= PROVIDED ENTRIES =

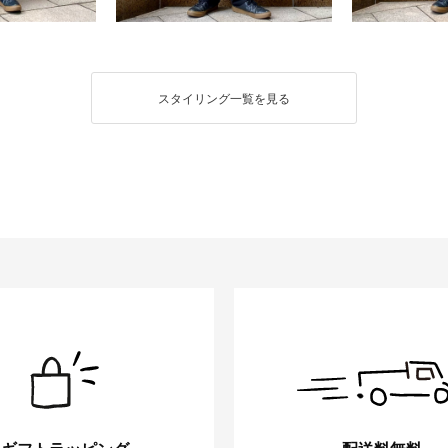
スタイリング一覧を見る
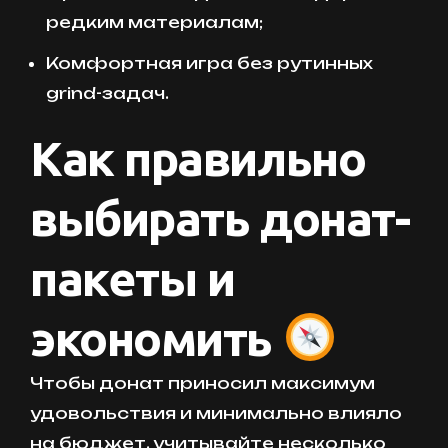
редким материалам;
Комфортная игра без рутинных
grind-задач.
Как правильно
выбирать донат-
пакеты и
экономить
Чтобы донат приносил максимум
удовольствия и минимально влияло
на бюджет, учитывайте несколько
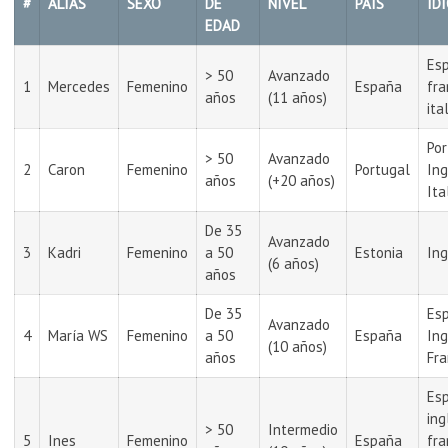
#
ALIAS
SEXO
DE
NIVEL
PAIS
ID
EDAD
Esp
> 50
Avanzado
1
Mercedes
Femenino
España
fra
años
(11 años)
ita
Por
> 50
Avanzado
2
Caron
Femenino
Portugal
Ing
años
(+20 años)
Ita
De 35
Avanzado
3
Kadri
Femenino
a 50
Estonia
Ing
(6 años)
años
De 35
Esp
Avanzado
4
María WS
Femenino
a 50
España
Ing
(10 años)
años
Fr
Esp
ing
> 50
Intermedio
5
Ines
Femenino
España
fra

= TASK DIRECTIONS =
What you hand back should match the listing exactly, except that no pictures appear.

= SOLUTION FOR THIS TASK =
スタイリング一覧を見る
редким материалам;
Комфортная игра без рутинных
grind-задач.
Как правильно
выбирать донат-
пакеты и
экономить
Чтобы донат приносил максимум
удовольствия и минимально влияло
на бюджет, учитывайте несколько
#
ALIAS
SEXO
DE
NIVEL
PAIS
ID
EDAD
Esp
> 50
Avanzado
1
Mercedes
Femenino
España
fra
años
(11 años)
ita
Por
> 50
Avanzado
2
Caron
Femenino
Portugal
Ing
años
(+20 años)
Ita
De 35
Avanzado
3
Kadri
Femenino
a 50
Estonia
Ing
(6 años)
años
De 35
Esp
Avanzado
4
María WS
Femenino
a 50
España
Ing
(10 años)
años
Fr
Esp
ing
> 50
Intermedio
5
Ines
Femenino
España
fra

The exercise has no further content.